Step S220, word segmentation is carried out on the answers to obtain a plurality of second word segments; the length threshold of the second word segment is determined based on the length of the first word segment.

And (3) segmenting the answer to be answered by using an N-Gram model to obtain second segmentation combinations in the answer to be answered by the candidate, wherein the lower limit of the length value range (namely the numerical value of N) of each second segmentation is the minimum length-2 of all the first segmentation, and the upper limit is the maximum length +2 of all the first segmentation. For example, the longest word of the first word is "brake", the shortest word is "series", and thus the upper limit of N takes the value 2+2=4, and the lower limit of N takes the value 1-2= -1, and thus N of this example takes meaningful values of 1 to 4.

For example, if the answer to the candidate is "drive-thru", the following N-Gram combination is calculated: transmission, dynamic, automatic, dynamic, traveling, driving, dynamic automatic, dynamic traveling, driving automatic, dynamic automatic, automatic traveling, dynamic traveling, driving automatic, dynamic automatic traveling, and automatic traveling.

Step S230, sorting the first words in the core words according to the weight of each first word in the core words, sequentially calculating the similarity between each first word in the core words and each second word according to the weight, screening out candidate second words with similarity higher than a first preset similarity threshold, and outputting a plurality of first matching results, wherein the first matching results comprise the first word, the candidate second word, the similarity and similarity type of the first word and the candidate second word, and the position of the candidate second word in the answer.
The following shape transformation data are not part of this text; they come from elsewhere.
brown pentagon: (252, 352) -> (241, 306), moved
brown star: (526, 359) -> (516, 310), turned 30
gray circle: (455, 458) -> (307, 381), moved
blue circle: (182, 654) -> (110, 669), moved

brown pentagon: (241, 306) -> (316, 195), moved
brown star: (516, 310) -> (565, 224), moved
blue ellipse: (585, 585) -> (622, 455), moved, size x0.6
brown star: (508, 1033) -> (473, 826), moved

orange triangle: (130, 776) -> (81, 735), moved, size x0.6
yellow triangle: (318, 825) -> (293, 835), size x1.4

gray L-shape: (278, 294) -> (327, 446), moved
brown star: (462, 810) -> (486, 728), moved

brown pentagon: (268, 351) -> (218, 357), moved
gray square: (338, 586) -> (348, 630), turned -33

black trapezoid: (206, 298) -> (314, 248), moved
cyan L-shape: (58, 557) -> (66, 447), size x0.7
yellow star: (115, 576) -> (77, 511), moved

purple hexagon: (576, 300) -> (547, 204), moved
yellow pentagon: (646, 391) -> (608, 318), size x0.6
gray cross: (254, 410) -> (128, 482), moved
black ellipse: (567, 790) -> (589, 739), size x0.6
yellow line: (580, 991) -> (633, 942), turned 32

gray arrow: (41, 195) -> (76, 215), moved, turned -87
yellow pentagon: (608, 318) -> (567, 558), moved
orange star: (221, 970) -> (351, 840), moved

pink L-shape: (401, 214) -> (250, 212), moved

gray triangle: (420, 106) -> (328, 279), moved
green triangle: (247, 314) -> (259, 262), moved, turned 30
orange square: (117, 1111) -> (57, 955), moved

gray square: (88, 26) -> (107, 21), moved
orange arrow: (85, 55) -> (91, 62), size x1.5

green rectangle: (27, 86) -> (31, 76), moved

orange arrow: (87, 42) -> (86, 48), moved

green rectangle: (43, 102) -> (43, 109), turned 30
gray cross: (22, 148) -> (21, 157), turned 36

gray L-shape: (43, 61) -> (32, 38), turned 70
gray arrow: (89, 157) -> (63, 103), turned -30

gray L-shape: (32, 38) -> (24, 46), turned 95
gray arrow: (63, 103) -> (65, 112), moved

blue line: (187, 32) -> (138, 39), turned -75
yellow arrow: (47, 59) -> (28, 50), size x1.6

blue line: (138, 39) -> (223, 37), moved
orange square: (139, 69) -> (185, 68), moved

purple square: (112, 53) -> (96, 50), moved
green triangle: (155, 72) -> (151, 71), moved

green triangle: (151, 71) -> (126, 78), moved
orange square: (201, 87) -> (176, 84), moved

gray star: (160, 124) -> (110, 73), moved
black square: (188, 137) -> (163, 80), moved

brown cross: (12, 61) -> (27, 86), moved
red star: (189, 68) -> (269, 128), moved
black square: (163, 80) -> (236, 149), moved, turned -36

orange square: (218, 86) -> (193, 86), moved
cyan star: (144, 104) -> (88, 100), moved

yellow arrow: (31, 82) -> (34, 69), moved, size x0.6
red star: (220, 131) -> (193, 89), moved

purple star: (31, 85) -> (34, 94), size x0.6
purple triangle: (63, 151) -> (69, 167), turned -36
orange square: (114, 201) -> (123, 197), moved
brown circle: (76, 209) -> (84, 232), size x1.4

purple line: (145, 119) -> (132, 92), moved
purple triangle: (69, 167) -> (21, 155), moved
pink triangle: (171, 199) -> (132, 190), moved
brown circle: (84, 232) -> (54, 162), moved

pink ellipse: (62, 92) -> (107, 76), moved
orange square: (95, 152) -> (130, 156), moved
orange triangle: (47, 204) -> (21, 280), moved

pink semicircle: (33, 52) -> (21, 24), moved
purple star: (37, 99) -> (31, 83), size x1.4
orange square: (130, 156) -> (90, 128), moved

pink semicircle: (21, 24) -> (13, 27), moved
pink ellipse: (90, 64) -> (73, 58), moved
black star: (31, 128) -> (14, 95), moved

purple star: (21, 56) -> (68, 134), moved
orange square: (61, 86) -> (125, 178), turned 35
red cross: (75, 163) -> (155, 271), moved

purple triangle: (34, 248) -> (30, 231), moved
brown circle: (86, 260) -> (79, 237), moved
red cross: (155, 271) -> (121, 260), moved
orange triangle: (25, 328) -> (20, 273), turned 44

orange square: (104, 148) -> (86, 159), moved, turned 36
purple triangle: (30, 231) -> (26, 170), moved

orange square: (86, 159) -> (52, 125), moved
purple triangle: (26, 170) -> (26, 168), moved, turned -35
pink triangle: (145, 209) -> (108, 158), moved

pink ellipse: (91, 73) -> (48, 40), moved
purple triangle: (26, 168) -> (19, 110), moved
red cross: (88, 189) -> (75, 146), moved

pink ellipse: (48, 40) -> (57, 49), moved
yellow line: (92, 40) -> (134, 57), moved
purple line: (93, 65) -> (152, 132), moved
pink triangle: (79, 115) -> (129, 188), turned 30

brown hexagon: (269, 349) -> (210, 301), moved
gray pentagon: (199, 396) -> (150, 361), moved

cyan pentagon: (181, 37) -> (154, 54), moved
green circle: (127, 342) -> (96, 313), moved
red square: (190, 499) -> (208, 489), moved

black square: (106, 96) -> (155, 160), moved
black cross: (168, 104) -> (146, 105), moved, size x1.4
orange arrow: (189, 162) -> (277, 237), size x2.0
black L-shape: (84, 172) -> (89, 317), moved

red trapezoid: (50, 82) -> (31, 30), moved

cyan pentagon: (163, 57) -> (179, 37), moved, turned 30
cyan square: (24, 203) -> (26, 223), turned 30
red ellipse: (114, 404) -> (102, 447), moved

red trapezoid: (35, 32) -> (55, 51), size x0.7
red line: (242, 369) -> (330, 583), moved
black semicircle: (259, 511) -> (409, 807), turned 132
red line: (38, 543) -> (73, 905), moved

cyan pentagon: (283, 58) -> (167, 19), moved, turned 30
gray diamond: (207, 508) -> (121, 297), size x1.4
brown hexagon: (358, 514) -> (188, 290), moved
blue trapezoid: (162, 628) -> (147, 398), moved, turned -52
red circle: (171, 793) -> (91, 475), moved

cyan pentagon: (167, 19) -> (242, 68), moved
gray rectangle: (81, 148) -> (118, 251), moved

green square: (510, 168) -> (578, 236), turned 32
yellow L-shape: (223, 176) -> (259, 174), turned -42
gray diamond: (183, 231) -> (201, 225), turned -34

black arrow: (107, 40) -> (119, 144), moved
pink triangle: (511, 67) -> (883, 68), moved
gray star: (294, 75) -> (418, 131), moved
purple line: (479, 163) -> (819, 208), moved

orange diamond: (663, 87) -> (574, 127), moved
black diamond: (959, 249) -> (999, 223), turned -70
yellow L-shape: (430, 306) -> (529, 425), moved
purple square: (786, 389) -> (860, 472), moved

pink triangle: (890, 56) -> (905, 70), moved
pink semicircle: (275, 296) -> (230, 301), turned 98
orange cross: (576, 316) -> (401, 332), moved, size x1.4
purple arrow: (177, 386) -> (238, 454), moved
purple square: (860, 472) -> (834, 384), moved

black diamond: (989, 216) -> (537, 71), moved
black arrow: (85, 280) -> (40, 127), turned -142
For each core word, the first word segments of the core word are ordered according to the weight calculated in step S210, and then, for the core word "brake system", the weight of the first word segment "brake" is 0.9, and the weight of the first word segment "system" is 0.1, then, the first word segments of the core word "brake system" are ordered to obtain "brake" and "system".

Further, the similarity of each first word and each second word of the answer answered by the candidate is sequentially calculated according to the weight sequence, and the second words meeting the conditions are screened out according to a similarity threshold. Preferably, the similarity includes edit distance similarity, semantic similarity and pronunciation similarity, wherein the edit distance is the minimum operation number for describing the conversion of one character string into another character string, and the operations include insertion, deletion and replacement; semantic similarity is a vector similarity calculation based on word embedding; the pronunciation similarity is the similarity of two Chinese characters judged by the aspects of initials, finals and tones.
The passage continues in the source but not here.